Flying in Clutter on Monocular RGB by Learning in 3D Radiance Fields with Domain Adaptation
Xijie Huang, Jinhan Li, Tianyue Wu, Xin Zhou, Zhichao Han, Fei Gao
TL;DR
This work tackles autonomous UAV navigation in clutter using only monocular RGB input by learning policies in photorealistic 3D Gaussian Splatting (3DGS) environments and bridging the sim-to-real gap with adversarial domain adaptation and domain randomization. It introduces an end-to-end RGB-based RL framework with an actor-critic architecture and a depth-privileged critic, paired with accelerated 3DGS rendering via pruning. The method demonstrates zero-shot transfer to real-world flights under varying obstacle layouts and illumination, supported by ablations and latent-space analyses that clarify the roles of DA and DR in reducing domain shift. The results indicate a practical pathway for monocular RGB navigation on lightweight UAVs and point toward scaling 3DGS-based training to diverse, large-scale datasets and ecosystem-level deployment.
Abstract
Modern autonomous navigation systems predominantly rely on lidar and depth cameras. However, a fundamental question remains: Can flying robots navigate in clutter using solely monocular RGB images? Given the prohibitive costs of real-world data collection, learning policies in simulation offers a promising path. Yet, deploying such policies directly in the physical world is hindered by the significant sim-to-real perception gap.

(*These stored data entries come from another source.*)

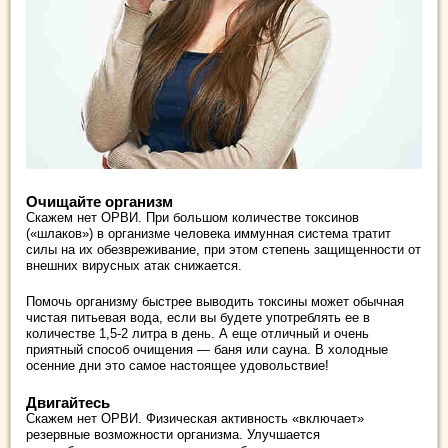
Очищайте организм
Скажем нет ОРВИ. При большом количестве токсинов
(«шлаков») в организме человека иммунная система тратит
силы на их обезвреживание, при этом степень защищенности от
внешних вирусных атак снижается.
Помочь организму быстрее выводить токсины может обычная
чистая питьевая вода, если вы будете употреблять ее в
количестве 1,5-2 литра в день. А еще отличный и очень
приятный способ очищения ― баня или сауна. В холодные
осенние дни это самое настоящее удовольствие!
Двигайтесь
Скажем нет ОРВИ. Физическая активность «включает»
резервные возможности организма. Улучшается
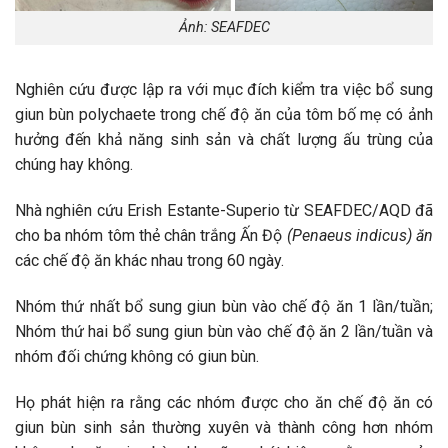
Ảnh: SEAFDEC
Nghiên cứu được lập ra với mục đích kiểm tra việc bổ sung
giun bùn polychaete trong chế độ ăn của tôm bố mẹ có ảnh
hưởng đến khả năng sinh sản và chất lượng ấu trùng của
chúng hay không.
Nhà nghiên cứu Erish Estante-Superio từ SEAFDEC/AQD đã
cho ba nhóm tôm thẻ chân trắng Ấn Độ
(Penaeus indicus)
ăn
các chế độ ăn khác nhau trong 60 ngày.
Nhóm thứ nhất bổ sung giun bùn vào chế độ ăn 1 lần/tuần;
Nhóm thứ hai bổ sung giun bùn vào chế độ ăn 2 lần/tuần và
nhóm đối chứng không có giun bùn.
Họ phát hiện ra rằng các nhóm được cho ăn chế độ ăn có
giun bùn sinh sản thường xuyên và thành công hơn nhóm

Thus, we propose a framework that couples the photorealism of 3D Gaussian Splatting (3DGS) environments with Adversarial Domain Adaptation. By training in high-fidelity simulation while explicitly minimizing feature discrepancy, our method ensures the policy relies on domain-invariant cues. Experimental results demonstrate that our policy achieves robust zero-shot transfer to the physical world, enabling safe and agile flight in unstructured environments with varying illumination.